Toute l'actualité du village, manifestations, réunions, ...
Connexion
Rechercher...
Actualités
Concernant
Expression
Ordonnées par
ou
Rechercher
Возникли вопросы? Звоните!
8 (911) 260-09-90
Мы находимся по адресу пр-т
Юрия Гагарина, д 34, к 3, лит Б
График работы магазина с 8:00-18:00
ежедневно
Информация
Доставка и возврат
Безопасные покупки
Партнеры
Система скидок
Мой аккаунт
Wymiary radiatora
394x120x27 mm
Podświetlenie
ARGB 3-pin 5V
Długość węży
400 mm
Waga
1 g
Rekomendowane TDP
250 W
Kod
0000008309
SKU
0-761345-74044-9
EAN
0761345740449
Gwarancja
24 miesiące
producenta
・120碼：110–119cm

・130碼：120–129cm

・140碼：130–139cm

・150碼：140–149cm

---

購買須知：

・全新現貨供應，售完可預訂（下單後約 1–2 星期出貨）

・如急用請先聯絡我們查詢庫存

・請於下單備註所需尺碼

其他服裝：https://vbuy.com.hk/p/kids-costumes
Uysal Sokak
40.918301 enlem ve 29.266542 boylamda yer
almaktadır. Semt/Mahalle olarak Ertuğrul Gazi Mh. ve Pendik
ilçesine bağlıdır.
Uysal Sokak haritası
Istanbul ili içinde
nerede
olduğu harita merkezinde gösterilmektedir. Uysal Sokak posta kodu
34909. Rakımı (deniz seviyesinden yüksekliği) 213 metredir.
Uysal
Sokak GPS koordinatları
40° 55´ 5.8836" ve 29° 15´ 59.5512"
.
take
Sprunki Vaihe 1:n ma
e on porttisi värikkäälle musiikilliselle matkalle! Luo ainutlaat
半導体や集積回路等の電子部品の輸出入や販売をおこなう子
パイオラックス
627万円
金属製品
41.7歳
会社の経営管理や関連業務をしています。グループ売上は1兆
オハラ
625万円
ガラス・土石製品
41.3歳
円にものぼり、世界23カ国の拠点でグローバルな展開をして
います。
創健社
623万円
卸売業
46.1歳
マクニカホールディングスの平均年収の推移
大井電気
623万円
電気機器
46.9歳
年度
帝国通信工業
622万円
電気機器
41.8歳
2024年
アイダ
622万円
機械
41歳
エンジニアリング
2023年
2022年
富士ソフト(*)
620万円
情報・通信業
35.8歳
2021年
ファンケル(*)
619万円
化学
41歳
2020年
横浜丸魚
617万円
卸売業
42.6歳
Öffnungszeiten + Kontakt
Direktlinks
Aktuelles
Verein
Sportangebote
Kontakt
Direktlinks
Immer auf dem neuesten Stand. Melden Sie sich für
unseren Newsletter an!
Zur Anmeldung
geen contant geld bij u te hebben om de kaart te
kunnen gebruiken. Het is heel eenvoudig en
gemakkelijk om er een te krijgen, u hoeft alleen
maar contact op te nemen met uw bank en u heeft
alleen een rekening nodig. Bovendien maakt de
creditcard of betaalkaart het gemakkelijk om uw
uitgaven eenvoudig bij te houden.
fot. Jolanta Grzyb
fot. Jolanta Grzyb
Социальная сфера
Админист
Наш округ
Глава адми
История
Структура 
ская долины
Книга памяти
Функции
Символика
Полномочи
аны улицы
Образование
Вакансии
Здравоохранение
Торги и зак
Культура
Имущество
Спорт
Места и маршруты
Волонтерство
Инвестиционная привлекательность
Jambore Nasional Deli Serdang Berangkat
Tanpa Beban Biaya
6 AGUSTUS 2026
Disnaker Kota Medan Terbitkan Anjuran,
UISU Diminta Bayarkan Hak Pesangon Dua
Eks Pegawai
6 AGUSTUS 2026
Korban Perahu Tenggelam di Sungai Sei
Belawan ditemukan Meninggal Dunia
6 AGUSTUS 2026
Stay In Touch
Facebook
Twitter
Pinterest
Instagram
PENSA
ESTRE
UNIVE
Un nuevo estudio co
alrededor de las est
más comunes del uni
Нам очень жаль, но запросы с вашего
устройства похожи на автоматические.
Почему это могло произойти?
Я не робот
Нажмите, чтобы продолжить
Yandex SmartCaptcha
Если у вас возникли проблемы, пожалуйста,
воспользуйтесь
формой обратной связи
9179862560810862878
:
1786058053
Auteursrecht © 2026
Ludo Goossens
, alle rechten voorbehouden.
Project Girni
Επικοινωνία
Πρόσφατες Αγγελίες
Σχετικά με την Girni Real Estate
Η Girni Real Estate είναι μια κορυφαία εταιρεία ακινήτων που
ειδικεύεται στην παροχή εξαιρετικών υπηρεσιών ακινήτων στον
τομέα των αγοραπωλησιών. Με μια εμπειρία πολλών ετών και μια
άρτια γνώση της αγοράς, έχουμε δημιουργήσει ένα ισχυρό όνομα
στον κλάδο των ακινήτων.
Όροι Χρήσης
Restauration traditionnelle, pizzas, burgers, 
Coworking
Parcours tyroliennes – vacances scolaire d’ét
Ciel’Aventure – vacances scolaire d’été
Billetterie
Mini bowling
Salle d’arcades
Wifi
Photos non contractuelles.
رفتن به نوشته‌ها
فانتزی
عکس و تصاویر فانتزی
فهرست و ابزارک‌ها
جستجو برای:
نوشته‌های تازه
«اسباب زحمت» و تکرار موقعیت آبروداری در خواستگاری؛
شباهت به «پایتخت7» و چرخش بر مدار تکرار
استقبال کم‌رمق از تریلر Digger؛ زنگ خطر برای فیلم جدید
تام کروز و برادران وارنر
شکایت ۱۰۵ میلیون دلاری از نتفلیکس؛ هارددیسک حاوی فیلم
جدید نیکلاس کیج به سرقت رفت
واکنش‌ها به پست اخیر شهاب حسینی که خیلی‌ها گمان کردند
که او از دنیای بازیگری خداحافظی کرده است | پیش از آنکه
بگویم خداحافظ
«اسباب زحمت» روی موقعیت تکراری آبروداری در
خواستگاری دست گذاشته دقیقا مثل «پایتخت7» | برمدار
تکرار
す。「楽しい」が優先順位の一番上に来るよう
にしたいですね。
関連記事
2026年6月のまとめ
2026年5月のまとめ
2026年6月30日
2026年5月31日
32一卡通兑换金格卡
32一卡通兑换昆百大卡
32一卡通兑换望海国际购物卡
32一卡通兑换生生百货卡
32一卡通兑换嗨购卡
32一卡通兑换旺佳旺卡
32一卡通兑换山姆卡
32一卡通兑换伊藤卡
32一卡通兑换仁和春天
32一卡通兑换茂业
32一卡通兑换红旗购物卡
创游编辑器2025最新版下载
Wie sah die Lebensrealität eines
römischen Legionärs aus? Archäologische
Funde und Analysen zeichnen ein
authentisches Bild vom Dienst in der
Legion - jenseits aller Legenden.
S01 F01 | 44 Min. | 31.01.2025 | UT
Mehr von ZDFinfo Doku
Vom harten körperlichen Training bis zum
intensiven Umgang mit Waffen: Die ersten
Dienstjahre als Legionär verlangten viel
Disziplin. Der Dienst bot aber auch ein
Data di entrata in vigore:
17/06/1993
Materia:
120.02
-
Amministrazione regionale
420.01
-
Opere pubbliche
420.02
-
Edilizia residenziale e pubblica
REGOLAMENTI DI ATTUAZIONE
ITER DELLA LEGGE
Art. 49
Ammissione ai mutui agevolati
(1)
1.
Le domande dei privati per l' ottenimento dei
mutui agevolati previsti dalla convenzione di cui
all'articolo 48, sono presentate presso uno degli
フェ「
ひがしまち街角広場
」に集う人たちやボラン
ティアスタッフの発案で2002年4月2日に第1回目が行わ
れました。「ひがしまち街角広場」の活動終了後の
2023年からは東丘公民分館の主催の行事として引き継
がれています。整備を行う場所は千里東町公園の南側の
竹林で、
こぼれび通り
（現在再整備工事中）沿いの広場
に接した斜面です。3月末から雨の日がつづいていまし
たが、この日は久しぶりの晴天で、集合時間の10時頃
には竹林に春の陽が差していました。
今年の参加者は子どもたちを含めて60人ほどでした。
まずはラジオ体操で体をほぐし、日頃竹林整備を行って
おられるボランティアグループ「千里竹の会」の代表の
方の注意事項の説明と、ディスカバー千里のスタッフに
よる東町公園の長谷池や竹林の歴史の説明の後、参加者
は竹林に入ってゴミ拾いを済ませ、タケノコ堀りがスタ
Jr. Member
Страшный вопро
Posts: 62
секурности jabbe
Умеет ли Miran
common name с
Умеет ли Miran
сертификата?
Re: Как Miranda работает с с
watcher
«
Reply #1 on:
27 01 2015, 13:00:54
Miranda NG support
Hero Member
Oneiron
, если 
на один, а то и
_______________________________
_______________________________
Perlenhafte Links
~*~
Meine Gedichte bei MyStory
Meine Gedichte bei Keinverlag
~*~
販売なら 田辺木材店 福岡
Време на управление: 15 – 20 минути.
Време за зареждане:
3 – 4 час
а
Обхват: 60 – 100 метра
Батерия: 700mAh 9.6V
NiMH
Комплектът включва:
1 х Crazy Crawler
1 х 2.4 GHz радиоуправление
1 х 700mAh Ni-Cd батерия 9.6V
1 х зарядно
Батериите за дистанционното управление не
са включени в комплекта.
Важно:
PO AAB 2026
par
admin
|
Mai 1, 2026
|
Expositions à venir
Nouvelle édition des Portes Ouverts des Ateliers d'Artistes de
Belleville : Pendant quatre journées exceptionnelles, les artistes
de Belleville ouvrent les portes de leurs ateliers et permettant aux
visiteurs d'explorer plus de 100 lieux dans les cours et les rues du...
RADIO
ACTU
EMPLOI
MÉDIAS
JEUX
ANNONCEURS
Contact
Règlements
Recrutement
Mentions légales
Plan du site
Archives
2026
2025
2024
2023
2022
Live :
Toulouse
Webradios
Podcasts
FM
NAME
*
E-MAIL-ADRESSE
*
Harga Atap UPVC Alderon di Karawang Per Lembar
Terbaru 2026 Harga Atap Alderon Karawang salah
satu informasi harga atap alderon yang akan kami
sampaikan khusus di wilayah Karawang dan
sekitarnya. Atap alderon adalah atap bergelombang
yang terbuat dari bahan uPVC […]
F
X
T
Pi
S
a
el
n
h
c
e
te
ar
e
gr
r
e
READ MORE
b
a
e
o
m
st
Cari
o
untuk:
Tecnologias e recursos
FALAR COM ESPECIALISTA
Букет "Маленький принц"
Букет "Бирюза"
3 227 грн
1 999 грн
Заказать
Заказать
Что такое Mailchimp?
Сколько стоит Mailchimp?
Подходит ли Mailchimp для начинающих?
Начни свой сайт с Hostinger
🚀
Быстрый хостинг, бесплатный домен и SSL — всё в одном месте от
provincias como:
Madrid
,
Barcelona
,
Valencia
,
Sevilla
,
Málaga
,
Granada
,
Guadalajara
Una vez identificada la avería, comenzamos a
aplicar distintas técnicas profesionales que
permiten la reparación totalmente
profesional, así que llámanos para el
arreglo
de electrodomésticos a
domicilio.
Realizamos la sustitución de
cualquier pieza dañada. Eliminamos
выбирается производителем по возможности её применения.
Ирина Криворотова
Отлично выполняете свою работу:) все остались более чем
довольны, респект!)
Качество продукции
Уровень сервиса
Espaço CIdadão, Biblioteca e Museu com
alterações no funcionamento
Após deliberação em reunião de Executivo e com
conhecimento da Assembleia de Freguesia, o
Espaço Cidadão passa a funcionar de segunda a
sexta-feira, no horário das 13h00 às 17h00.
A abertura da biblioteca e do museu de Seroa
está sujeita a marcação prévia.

━━━━━━━━━━

**Activity:**
Restate word for word the lines above, beginning at the first one and ending at the line that carries "Доставка и возврат".

**Solution:**
Toute l'actualité du village, manifestations, réunions, ...
Connexion
Rechercher...
Actualités
Concernant
Expression
Ordonnées par
ou
Rechercher
Возникли вопросы? Звоните!
8 (911) 260-09-90
Мы находимся по адресу пр-т
Юрия Гагарина, д 34, к 3, лит Б
График работы магазина с 8:00-18:00
ежедневно
Информация
Доставка и возврат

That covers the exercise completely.